# INPUT RECORDS:
= Beginning of Section =

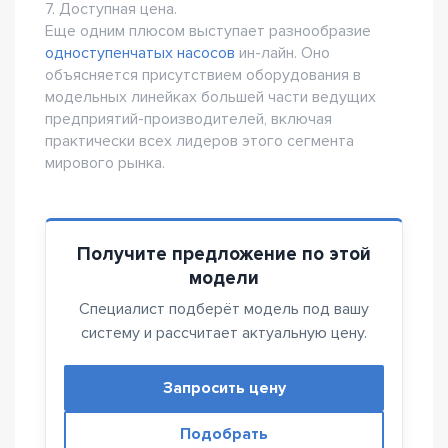
7. Доступная цена.
Еще одним плюсом выступает разнообразие
одноступенчатых насосов
ин-лайн. Оно
объясняется присутствием оборудования в
модельных линейках большей части ведущих
предприятий-производителей, включая
практически всех лидеров этого сегмента
мирового рынка.
Получите предложение по этой
модели
Специалист подберёт модель под вашу
систему и рассчитает актуальную цену.
Запросить цену
Подобрать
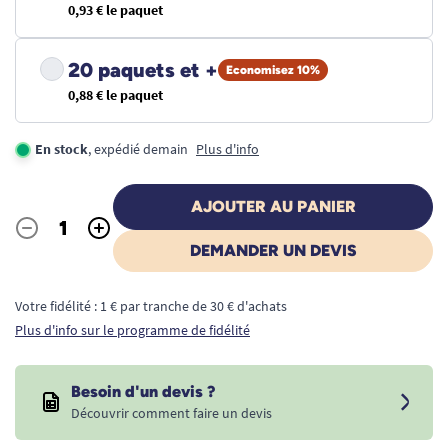
0,93 € le paquet
20 paquets et +
Economisez 10%
0,88 € le paquet
En stock
, expédié demain
Plus d'info
AJOUTER AU PANIER
-
+
Quantité
DEMANDER UN DEVIS
Votre fidélité : 1 € par tranche de 30 € d'achats
Plus d'info sur le programme de fidélité
Besoin d'un devis ?
Découvrir comment faire un devis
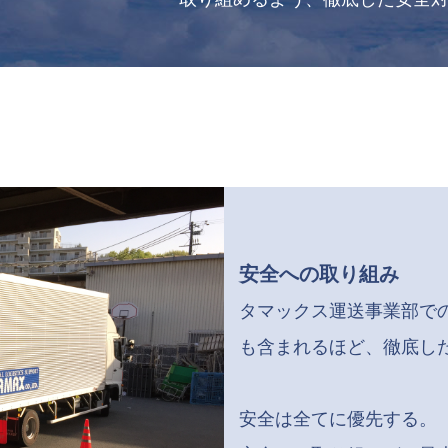
安全への取り組み
タマックス運送事業部で
も含まれるほど、徹底し
安全は全てに優先する。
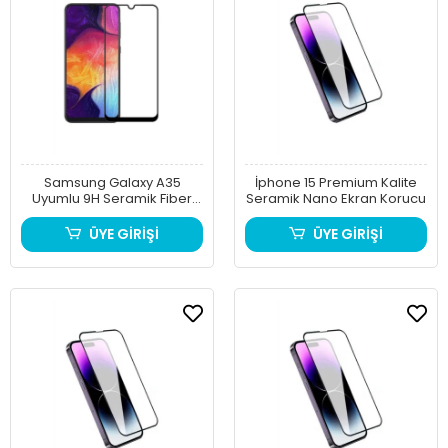
Samsung Galaxy A35
İphone 15 Premium Kalite
Uyumlu 9H Seramik Fiber
Seramik Nano Ekran Korucu
Nano Kırılmaz Ekran
Koruyucu
ÜYE GİRİŞİ
ÜYE GİRİŞİ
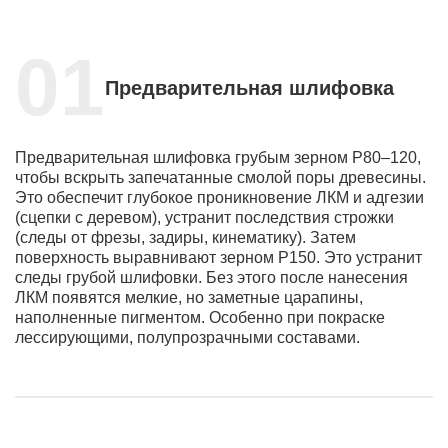
Предварительная шлифовка
Предварительная шлифовка грубым зерном Р80–120,
чтобы вскрыть запечатанные смолой поры древесины.
Это обеспечит глубокое проникновение ЛКМ и адгезии
(сцепки с деревом), устранит последствия строжки
(следы от фрезы, задиры, кинематику). Затем
поверхность выравнивают зерном P150. Это устранит
следы грубой шлифовки. Без этого после нанесения
ЛКМ появятся мелкие, но заметные царапины,
наполненные пигментом. Особенно при покраске
лессирующими, полупрозрачными составами.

= End of Section =

# TASK DESCRIPTION:
Print the material word for word; images are to be left out.

# TASK RESPONSE:
7. Доступная цена.
Еще одним плюсом выступает разнообразие
одноступенчатых насосов
ин-лайн. Оно
объясняется присутствием оборудования в
модельных линейках большей части ведущих
предприятий-производителей, включая
практически всех лидеров этого сегмента
мирового рынка.
Получите предложение по этой
модели
Специалист подберёт модель под вашу
систему и рассчитает актуальную цену.
Запросить цену
Подобрать
0,93 € le paquet
20 paquets et +
Economisez 10%
0,88 € le paquet
En stock
, expédié demain
Plus d'info
AJOUTER AU PANIER
-
+
Quantité
DEMANDER UN DEVIS
Votre fidélité : 1 € par tranche de 30 € d'achats
Plus d'info sur le programme de fidélité
Besoin d'un devis ?
Découvrir comment faire un devis
安全への取り組み
タマックス運送事業部で
も含まれるほど、徹底し
安全は全てに優先する。
Samsung Galaxy A35
İphone 15 Premium Kalite
Uyumlu 9H Seramik Fiber
Seramik Nano Ekran Korucu
Nano Kırılmaz Ekran
Koruyucu
ÜYE GİRİŞİ
ÜYE GİRİŞİ
Предварительная шлифовка
Предварительная шлифовка грубым зерном Р80–120,
чтобы вскрыть запечатанные смолой поры древесины.
Это обеспечит глубокое проникновение ЛКМ и адгезии
(сцепки с деревом), устранит последствия строжки
(следы от фрезы, задиры, кинематику). Затем
поверхность выравнивают зерном P150. Это устранит
следы грубой шлифовки. Без этого после нанесения
ЛКМ появятся мелкие, но заметные царапины,
наполненные пигментом. Особенно при покраске
лессирующими, полупрозрачными составами.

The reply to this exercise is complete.